__TRY IT__:
Would you copy every line of the listing below that includes the word "Alquiler"?

__SOURCE MATERIAL__:
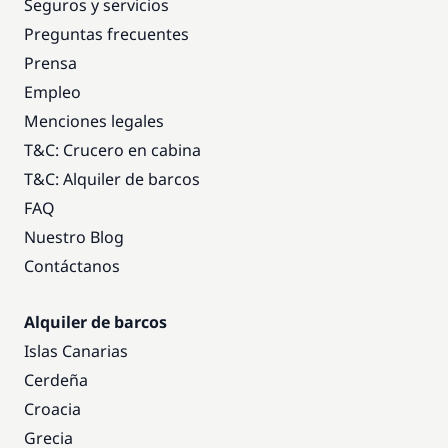
Seguros y servicios
Preguntas frecuentes
Prensa
Empleo
Menciones legales
T&C: Crucero en cabina
T&C: Alquiler de barcos
FAQ
Nuestro Blog
Contáctanos
Alquiler de barcos
Islas Canarias
Cerdeña
Croacia
Grecia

__RESULT OF THE TASK__:
T&C: Alquiler de barcos
Alquiler de barcos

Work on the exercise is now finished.